Un autre type d’effet de l’empreinte génomique est de grande importance dans notre espèce : c’est la non-viabilité des embryons lorsque les deux chromosomes d’une même paire proviennent d’un même parent, ce qui arrive parfois par suite d’une erreur dans la formation des gamètes. Seuls les embryons dont les paires de chromosomes viennent des deux parents se développent.
Des chercheurs sont parvenus à contourner l’empreinte génomique afin de faire naitre des souriceaux à partir de « deux pères ». La production d’individus à partir de deux mammifères du même sexe se fait in vitro, en implantant dans un ovule dont on a enlevé le noyau, les noyaux de deux ovules ou de deux spermatozoïdes. L’échec de ce procédé était, dès 1984, attribué à l’empreinte génomique.
De nombreuses équipes cherchèrent alors à contourner cet obstacle. En 2004 une équipe parvint à faire développer une souris à partir de deux gamètes femelles dont l’un avait une anomalie génétique qui imite l’empreinte génomique observée chez le mâle. Certains chercheurs choisirent donc d’appliquer les modifications des empreintes génomiques non pas sur les gamètes eux-mêmes, mais sur des cellules souches « d’embryons » obtenus par division de gamète femelle ou mâle non fécondé (Ces embryons n’étant pas le fruit d’une conception ont les chromosomes d’un seul gamète).

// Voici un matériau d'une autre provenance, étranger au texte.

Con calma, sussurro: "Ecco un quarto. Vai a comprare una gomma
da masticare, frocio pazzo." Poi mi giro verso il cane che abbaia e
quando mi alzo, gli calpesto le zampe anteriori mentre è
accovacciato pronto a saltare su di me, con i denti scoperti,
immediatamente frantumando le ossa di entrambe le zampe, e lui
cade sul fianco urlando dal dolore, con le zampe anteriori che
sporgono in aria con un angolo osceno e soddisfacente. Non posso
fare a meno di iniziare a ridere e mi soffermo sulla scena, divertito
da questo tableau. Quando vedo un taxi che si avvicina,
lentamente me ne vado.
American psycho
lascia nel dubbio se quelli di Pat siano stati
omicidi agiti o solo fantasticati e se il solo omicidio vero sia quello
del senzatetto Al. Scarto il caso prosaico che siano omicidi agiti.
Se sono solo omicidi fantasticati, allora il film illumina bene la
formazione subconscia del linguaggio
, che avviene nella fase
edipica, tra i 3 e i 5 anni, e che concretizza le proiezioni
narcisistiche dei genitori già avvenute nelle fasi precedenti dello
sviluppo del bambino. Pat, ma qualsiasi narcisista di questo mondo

En 2016 cette méthode fut un succès chez la souris, une proportion des souris ayant survécu et même été fécondes : un individu avait donc été produit à partir d’ovules de deux mères. En 2018, la même équipe publia le même type de résultats obtenus à partir d’ovules de deux mères ou de spermatozoïdes de deux pères. Cependant, alors que les individus issus de deux mères étaient viables et même féconds, ceux qui étaient issus de deux pères mouraient peu après la naissance. C’est cette même équipe qui publie de nouveau en 2025 présentant leurs résultats obtenus à partir des gamètes de deux pères dont ils ont modifié l’activité de 20 gènes concernés par l’empreinte génomique. Cette fois-ci les individus ne décèdent plus à la naissance, avec cependant une survie courte.
Implications Éthiques et Sociales
La Human Fertilisation and Embryology Authority (HFEA) a récemment préconisé de réglementer plus explicitement la gamétogenèse in vitro. Ces méthodes mises au point pour d’autres espèces seront utilisables dans la nôtre. Cela peut aboutir à la découverte de traitements pour des maladies génétiques. Cependant on est effrayé de lire que ces travaux tentent de produire des enfants à partir du matériel génétique de deux hommes.
L’enfant pourra être désiré par celui ou ceux qui en demandent la production à partir de leur capital génétique. C’est en effet faire de l’enfant l’objet d’un désir. Or, dans toute la nature, dans les autres espèces comme dans la nôtre, la progéniture n’est pas à produire, elle est à accueillir. Les parents la prennent en charge telle qu’elle est. Ils n’en choisissent pas les caractéristiques.
La situation actuelle de la recherche incite à appeler à rediscuter le postulat qui est posé par nos sociétés en matière de transmission de la vie : l’absence supposée de conséquence néfaste de la conception d’un enfant en dehors du cadre de l’union intime. Une règlementation est nécessaire. Mais pour que les personnes en charge de la rédaction des règlements fassent les bons choix, une réflexion beaucoup plus radicale doit aussi avoir lieu dans les écoles, les universités et les médias. C’est ensuite seulement qu’un débat parlementaire pourrait aborder la question de façon juste.